▶ **Task brief**:
From the listing below, copy only the lines running from the line that contains "mission: to offer" to the line that contains "out on top, all", both included.

▶ **Supplied entries**:
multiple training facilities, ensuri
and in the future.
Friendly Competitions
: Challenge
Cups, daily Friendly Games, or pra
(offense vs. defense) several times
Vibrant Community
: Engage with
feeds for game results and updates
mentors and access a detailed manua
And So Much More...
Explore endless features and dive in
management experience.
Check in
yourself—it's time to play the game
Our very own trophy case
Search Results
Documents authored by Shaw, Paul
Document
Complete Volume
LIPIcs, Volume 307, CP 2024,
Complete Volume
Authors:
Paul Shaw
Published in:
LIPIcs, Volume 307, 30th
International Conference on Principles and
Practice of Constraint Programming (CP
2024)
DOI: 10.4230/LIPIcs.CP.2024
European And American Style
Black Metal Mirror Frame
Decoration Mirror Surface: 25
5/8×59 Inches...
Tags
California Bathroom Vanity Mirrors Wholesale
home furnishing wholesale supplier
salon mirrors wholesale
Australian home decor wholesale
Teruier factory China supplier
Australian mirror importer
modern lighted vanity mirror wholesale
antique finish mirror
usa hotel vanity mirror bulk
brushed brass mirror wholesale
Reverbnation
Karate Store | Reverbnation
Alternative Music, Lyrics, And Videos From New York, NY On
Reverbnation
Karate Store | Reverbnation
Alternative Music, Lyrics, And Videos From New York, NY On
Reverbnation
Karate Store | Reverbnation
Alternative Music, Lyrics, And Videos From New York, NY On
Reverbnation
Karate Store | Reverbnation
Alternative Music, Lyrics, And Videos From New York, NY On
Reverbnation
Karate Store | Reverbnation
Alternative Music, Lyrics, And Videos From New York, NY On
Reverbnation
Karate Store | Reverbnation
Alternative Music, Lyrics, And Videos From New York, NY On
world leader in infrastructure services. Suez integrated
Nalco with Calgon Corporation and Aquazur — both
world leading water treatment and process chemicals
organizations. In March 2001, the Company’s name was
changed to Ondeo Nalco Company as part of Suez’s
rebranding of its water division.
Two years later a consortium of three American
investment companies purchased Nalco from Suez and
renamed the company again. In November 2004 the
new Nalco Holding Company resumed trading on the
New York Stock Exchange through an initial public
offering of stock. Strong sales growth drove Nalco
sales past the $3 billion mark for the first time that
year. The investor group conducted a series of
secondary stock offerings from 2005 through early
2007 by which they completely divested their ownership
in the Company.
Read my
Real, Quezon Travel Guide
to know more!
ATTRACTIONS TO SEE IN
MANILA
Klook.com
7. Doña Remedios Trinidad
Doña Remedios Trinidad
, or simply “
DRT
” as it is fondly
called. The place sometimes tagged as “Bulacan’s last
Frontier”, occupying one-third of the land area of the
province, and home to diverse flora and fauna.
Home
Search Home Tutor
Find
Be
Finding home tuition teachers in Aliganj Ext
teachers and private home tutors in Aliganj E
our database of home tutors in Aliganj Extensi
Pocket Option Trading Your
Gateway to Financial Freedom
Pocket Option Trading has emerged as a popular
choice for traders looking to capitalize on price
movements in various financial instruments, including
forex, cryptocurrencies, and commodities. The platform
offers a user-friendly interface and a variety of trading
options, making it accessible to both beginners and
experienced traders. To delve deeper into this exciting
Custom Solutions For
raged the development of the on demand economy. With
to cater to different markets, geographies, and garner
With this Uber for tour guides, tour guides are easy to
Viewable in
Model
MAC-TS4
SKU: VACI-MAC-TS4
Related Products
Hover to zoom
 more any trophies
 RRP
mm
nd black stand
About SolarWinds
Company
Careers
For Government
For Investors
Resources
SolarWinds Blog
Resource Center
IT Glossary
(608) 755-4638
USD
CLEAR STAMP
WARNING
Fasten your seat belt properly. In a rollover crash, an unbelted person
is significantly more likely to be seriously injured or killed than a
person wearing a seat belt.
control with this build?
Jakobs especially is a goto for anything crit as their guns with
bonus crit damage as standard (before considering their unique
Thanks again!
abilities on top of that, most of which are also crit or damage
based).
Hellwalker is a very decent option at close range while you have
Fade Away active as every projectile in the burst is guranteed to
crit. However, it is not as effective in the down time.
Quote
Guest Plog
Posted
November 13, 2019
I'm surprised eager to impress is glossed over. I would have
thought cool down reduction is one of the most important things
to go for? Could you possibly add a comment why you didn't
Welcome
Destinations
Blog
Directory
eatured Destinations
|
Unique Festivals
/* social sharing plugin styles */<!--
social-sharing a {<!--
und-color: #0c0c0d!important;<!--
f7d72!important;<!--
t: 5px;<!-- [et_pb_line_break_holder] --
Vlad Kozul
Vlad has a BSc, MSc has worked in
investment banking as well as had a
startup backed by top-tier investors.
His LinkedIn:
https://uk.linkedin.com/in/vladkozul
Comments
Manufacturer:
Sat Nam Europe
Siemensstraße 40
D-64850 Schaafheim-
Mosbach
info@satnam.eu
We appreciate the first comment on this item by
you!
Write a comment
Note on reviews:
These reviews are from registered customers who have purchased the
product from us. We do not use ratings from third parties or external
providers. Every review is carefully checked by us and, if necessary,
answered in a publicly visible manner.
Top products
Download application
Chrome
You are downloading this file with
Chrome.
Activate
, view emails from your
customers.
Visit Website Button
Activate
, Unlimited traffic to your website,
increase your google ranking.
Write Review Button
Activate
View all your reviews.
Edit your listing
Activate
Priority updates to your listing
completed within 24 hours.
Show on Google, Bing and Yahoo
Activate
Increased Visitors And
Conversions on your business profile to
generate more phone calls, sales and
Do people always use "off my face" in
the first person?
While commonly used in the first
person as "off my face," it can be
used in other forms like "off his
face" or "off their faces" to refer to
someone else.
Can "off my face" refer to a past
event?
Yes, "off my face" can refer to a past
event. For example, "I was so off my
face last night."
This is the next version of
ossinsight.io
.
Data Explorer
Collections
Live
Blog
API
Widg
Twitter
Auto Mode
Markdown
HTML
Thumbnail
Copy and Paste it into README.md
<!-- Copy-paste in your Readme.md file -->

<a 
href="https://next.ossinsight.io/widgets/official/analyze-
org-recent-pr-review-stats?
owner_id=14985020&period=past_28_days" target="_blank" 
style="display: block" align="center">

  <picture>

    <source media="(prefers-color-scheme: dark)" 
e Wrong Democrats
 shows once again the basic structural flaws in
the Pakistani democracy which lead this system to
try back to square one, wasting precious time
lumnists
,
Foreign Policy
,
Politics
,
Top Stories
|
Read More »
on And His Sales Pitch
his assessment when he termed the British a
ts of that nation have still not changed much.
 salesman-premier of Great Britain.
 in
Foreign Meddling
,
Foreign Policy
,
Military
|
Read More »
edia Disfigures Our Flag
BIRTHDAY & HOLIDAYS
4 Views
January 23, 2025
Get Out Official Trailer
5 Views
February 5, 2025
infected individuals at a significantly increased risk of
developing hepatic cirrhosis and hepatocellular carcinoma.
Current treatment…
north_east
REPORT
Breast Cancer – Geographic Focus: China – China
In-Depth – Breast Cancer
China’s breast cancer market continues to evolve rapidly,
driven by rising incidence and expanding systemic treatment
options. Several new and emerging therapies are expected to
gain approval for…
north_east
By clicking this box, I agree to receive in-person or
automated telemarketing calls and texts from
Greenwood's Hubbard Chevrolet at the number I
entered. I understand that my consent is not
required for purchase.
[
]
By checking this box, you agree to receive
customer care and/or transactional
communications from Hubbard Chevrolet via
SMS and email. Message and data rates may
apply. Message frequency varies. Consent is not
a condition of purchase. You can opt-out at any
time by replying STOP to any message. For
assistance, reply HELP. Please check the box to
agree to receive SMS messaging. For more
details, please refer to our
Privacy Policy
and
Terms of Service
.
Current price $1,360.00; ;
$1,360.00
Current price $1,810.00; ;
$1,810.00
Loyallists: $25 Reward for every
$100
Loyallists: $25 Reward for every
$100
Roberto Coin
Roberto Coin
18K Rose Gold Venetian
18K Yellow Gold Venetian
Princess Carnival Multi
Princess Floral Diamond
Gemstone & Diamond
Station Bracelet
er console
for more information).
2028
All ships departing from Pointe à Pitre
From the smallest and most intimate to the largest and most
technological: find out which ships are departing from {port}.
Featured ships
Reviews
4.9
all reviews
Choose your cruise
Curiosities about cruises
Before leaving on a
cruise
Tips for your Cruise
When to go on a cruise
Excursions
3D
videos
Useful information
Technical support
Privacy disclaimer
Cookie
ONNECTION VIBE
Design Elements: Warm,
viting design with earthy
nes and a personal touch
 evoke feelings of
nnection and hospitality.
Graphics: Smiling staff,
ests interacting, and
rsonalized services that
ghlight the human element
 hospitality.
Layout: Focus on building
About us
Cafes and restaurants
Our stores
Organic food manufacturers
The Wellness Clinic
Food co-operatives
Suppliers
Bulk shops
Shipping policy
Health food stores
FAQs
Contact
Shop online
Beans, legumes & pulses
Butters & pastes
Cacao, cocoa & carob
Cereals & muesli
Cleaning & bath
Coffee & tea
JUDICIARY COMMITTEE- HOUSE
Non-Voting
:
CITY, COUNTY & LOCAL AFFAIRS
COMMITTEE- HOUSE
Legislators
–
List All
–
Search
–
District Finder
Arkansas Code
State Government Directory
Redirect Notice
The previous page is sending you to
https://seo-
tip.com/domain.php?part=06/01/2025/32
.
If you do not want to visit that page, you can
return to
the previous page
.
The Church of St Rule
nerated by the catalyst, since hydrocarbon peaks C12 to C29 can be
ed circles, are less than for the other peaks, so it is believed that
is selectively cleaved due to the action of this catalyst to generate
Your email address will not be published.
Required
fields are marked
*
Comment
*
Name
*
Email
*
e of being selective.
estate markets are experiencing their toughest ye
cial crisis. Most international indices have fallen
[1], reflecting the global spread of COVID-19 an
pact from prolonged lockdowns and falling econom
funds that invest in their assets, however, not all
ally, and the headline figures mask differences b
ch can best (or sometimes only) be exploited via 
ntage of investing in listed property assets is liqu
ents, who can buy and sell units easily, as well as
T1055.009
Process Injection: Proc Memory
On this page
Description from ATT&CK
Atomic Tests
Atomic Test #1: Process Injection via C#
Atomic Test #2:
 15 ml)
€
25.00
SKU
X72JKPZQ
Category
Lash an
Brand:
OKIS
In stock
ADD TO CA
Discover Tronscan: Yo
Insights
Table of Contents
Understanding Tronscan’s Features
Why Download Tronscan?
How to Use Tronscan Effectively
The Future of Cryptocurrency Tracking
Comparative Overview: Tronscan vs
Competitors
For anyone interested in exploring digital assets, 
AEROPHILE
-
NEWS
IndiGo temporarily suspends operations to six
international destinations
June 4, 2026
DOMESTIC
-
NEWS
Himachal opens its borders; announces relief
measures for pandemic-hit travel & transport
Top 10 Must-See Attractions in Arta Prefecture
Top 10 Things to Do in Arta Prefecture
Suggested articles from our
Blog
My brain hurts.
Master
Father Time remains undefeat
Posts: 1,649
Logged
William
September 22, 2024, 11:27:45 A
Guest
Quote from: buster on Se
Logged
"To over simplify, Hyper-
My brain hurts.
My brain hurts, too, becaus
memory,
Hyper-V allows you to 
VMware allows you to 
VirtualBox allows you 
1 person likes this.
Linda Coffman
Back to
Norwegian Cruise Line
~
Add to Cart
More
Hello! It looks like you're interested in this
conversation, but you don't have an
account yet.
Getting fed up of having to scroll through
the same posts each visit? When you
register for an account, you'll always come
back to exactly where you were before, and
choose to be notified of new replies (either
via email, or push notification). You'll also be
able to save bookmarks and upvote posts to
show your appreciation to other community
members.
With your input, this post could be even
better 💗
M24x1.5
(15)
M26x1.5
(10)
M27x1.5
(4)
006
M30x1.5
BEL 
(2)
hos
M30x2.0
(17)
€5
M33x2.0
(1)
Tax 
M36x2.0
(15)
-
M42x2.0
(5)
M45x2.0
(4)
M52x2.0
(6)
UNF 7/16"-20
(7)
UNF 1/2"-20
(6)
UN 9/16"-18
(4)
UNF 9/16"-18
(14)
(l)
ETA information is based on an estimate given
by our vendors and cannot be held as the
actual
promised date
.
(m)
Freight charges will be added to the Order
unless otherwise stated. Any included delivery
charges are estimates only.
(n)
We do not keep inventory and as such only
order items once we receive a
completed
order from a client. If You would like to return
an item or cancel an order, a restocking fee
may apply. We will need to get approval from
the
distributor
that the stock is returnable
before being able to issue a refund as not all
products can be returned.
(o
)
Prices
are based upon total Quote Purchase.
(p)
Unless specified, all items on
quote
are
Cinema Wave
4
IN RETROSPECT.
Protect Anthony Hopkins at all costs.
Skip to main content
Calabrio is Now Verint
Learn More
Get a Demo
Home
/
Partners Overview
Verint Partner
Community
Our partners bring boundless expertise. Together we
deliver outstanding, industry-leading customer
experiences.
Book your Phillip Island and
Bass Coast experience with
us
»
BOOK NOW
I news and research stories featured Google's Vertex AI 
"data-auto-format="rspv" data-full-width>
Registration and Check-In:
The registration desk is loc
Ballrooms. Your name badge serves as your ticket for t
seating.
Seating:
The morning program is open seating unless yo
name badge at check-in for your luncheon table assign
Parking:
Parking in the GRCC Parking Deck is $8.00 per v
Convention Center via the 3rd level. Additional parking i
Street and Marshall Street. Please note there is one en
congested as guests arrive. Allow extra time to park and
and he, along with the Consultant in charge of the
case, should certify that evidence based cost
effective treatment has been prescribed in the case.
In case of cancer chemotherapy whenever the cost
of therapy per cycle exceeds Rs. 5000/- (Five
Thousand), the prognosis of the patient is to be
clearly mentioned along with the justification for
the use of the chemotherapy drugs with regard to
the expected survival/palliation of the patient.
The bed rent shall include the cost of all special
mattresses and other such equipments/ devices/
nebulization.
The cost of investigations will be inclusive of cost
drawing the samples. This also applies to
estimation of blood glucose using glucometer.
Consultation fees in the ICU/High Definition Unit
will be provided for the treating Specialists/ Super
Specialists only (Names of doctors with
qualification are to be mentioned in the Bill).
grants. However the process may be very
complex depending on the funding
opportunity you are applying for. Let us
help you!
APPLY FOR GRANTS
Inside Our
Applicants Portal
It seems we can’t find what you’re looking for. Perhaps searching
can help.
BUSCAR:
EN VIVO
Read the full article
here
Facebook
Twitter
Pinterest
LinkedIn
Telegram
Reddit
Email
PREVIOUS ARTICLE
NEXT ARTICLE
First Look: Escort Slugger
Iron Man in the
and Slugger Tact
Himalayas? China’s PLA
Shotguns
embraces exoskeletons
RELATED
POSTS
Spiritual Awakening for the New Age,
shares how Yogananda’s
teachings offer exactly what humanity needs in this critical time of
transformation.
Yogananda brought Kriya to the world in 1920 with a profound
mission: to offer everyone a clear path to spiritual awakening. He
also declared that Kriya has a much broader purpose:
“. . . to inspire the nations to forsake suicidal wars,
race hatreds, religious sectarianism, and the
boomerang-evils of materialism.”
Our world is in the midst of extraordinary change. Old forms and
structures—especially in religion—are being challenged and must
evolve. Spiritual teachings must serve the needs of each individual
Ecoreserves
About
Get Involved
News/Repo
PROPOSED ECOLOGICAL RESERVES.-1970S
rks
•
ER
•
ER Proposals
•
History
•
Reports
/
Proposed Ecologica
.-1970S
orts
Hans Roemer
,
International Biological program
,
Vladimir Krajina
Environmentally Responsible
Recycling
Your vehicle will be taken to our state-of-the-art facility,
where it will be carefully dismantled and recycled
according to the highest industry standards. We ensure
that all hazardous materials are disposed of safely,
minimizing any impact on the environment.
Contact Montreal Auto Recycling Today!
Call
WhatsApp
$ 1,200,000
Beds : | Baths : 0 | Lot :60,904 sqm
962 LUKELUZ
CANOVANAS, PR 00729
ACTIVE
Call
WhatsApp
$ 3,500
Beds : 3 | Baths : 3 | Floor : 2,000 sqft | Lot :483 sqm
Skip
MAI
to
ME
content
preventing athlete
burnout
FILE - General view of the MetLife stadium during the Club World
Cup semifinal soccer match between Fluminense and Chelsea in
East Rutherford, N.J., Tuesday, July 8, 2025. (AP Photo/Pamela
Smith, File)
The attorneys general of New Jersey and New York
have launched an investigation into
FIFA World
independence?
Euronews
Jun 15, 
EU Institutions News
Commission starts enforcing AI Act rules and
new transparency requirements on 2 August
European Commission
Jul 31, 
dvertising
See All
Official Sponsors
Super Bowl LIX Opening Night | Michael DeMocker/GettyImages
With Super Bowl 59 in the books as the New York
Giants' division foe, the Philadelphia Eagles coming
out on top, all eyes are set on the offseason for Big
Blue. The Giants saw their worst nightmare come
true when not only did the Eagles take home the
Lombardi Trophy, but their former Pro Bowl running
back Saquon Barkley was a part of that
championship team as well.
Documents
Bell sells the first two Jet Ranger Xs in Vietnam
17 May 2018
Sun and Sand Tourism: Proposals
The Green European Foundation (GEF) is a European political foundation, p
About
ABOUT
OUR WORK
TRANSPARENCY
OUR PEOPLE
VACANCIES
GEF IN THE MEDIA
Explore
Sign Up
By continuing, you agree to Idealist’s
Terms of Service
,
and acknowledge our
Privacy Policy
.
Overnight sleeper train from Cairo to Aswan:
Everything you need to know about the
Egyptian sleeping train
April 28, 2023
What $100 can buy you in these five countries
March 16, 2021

▶ **Result of the task**:
mission: to offer everyone a clear path to spiritual awakening. He
also declared that Kriya has a much broader purpose:
“. . . to inspire the nations to forsake suicidal wars,
race hatreds, religious sectarianism, and the
boomerang-evils of materialism.”
Our world is in the midst of extraordinary change. Old forms and
structures—especially in religion—are being challenged and must
evolve. Spiritual teachings must serve the needs of each individual
Ecoreserves
About
Get Involved
News/Repo
PROPOSED ECOLOGICAL RESERVES.-1970S
rks
•
ER
•
ER Proposals
•
History
•
Reports
/
Proposed Ecologica
.-1970S
orts
Hans Roemer
,
International Biological program
,
Vladimir Krajina
Environmentally Responsible
Recycling
Your vehicle will be taken to our state-of-the-art facility,
where it will be carefully dismantled and recycled
according to the highest industry standards. We ensure
that all hazardous materials are disposed of safely,
minimizing any impact on the environment.
Contact Montreal Auto Recycling Today!
Call
WhatsApp
$ 1,200,000
Beds : | Baths : 0 | Lot :60,904 sqm
962 LUKELUZ
CANOVANAS, PR 00729
ACTIVE
Call
WhatsApp
$ 3,500
Beds : 3 | Baths : 3 | Floor : 2,000 sqft | Lot :483 sqm
Skip
MAI
to
ME
content
preventing athlete
burnout
FILE - General view of the MetLife stadium during the Club World
Cup semifinal soccer match between Fluminense and Chelsea in
East Rutherford, N.J., Tuesday, July 8, 2025. (AP Photo/Pamela
Smith, File)
The attorneys general of New Jersey and New York
have launched an investigation into
FIFA World
independence?
Euronews
Jun 15, 
EU Institutions News
Commission starts enforcing AI Act rules and
new transparency requirements on 2 August
European Commission
Jul 31, 
dvertising
See All
Official Sponsors
Super Bowl LIX Opening Night | Michael DeMocker/GettyImages
With Super Bowl 59 in the books as the New York
Giants' division foe, the Philadelphia Eagles coming
out on top, all eyes are set on the offseason for Big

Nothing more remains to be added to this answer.